Their findings advance a basic understanding of endocytic recycling, because in contrast to all other intracellular transport pathways currently known, coat proteins have not been predicted to play a significant role. These findings appear in the July 30 Journal of Cell Biology.
Breast Density, Sex Hormone Levels Increase Breast Cancer Risk
Rulla Tamimi, ScD, and colleagues at Channing Laboratory found that breast density and estrogen and testosterone levels are strongly and independently associated with breast cancer risk in postmenopausal women. Additionally, the researchers were surprised to find that women with high breast density and high levels of sex hormones are at the greatest risk for developing breast cancer. These findings appear in the July 24 Journal of the National Cancer Institute.
Kesari Receives Brain Cancer Research Award
Neurologist Santosh Kesari, MD, PhD, received the 2006 Distinguished Scientist Award by the Sontag Foundation. Kesari is one of two award recipients who will receive $500,000 in funding over a three-year period.
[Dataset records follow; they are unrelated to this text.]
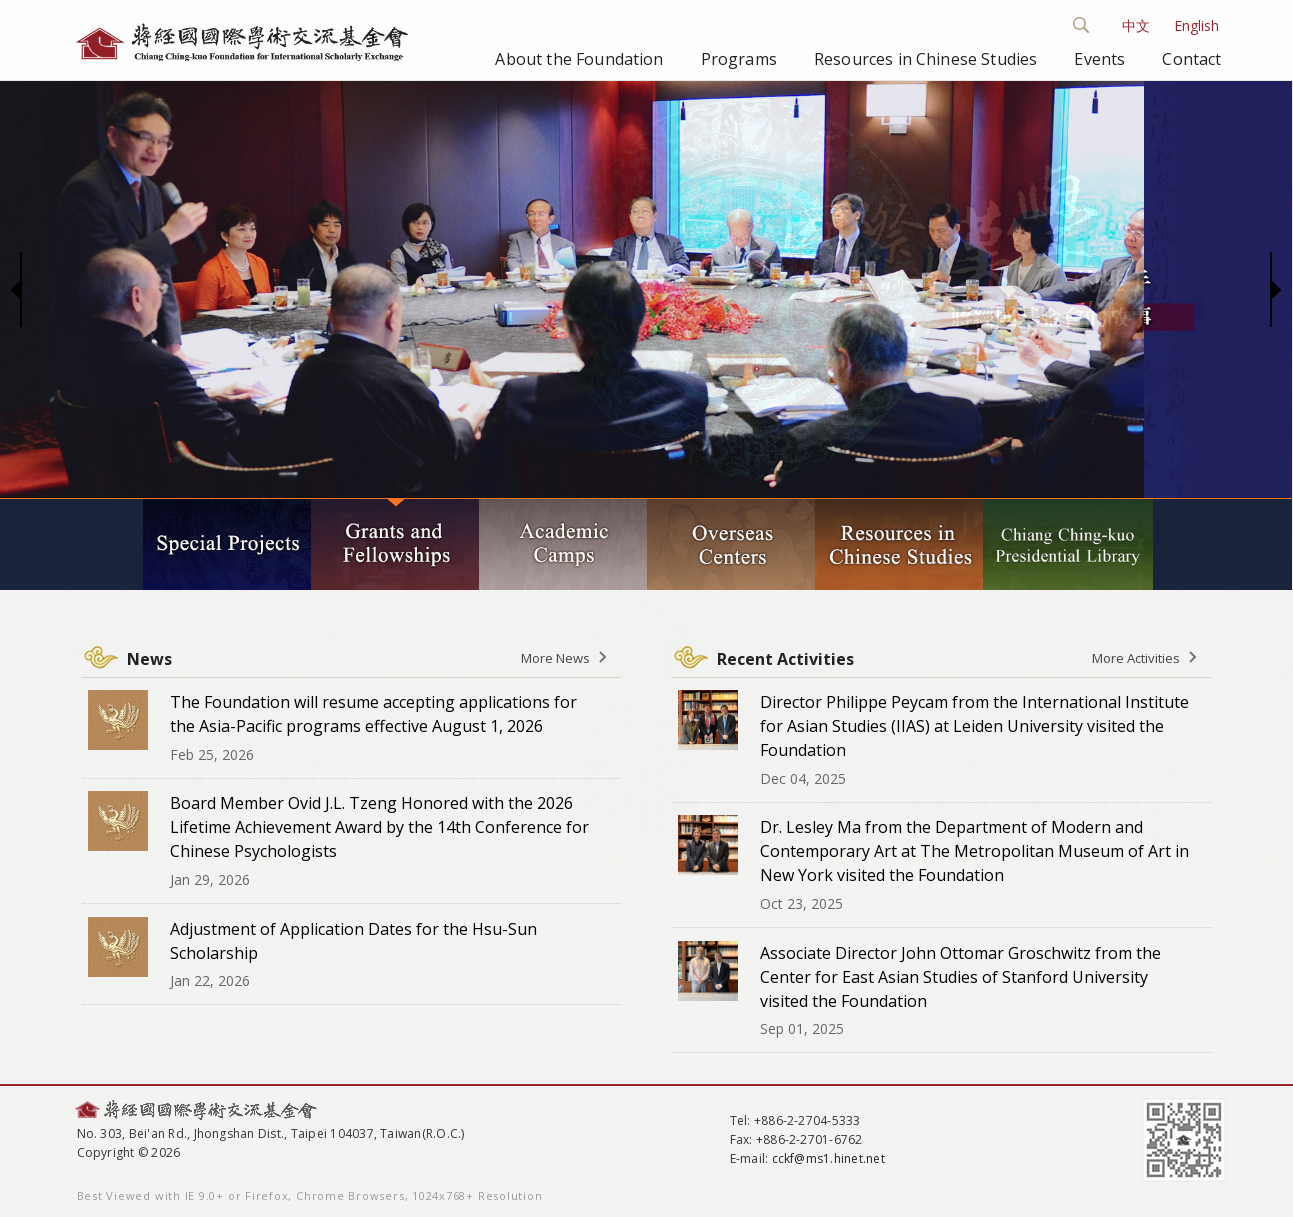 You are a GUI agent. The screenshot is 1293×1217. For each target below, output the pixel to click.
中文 (1136, 25)
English (1196, 25)
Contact (1191, 59)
Currently, his research seeks to clarify the role of transcription factor OLIG2 in human glioblastoma stem cells with the aim of discovering a new target, or targets, for the treatment of this lethal brain cancer, which is notoriously resistant to standard treatments.
Depression and Anxiety in Chronic Sinusitis
Research has shown that nearly 30 percent of people who suffer from chronic disease experience major depression or generalized anxiety disorder, both of which often modify or amplify a patient’s reported symptoms and disease sufferings. Chronic sinusitis affects 20 million to 30 million people in the U.S. Neil Bhattacharyya, MD, and colleagues from the Pain Management Center found that high levels of anxiety and depression are common among patients who undergo evaluation for chronic sinusitis and this comorbidity is associated with increased symptoms, health-care utilization and occupational impairment. These findings appear in the July Annals of Otology, Rhinology & Laryngology.
Major Vault Protein and Immunity to Lung Infection
According to researchers, there is no other infection so closely associated with a genetic disorder than Pseudomonas aeruginosa is with cystic fibrosis (CF). Gerald B. Pier, PhD, and colleagues at BWH and HMS report in the July 6 Science that one biological explanation for why over 80 percent of CF patients develop this chronic lung infection.
Pier and colleagues observed a biological function for major vault protein (MVP), which, until this study, had no clear role aside from forming a defined structure known as vaults in the cytoplasm in epithelial cells. The researchers found MVP made a substantial contribution to the resistance of cells to P. aeruginosa infection by promoting ingestion and clearance of the bacteria from the lung. This response is not seen in CF patients as the absence of functional CF transmembrane conductance regulator prevents the rapid innate immune response to infection, resulting in the failure to clear P. aeruginosa.
International Team Focuses on Copy Number Variants in the Human Genome
Canadian, British and American scientists will use state-of-the-art, high-density microarrays and new computer algorithms to improve the detection of variants in the human genome that are implicated in various diseases. The new systems are the foundation of Phase 2 of the Genome Structural Variation Consortium, which was set up in 2004 to identify structurally variable regions in the human genome.
Charles Lee, PhD, from BWH and Harvard Medical School, leads the international consortium along with researchers from the Wellcome Trust Sanger Institute. Lee anticipates they will be able to obtain fine-scale information on the anatomy of individual CNVs. And ultimately, the data generated from the Phase 2 studies will be important for disease association studies, cancer biomarker studies and accurate interpretation of many genetic diagnostic tests.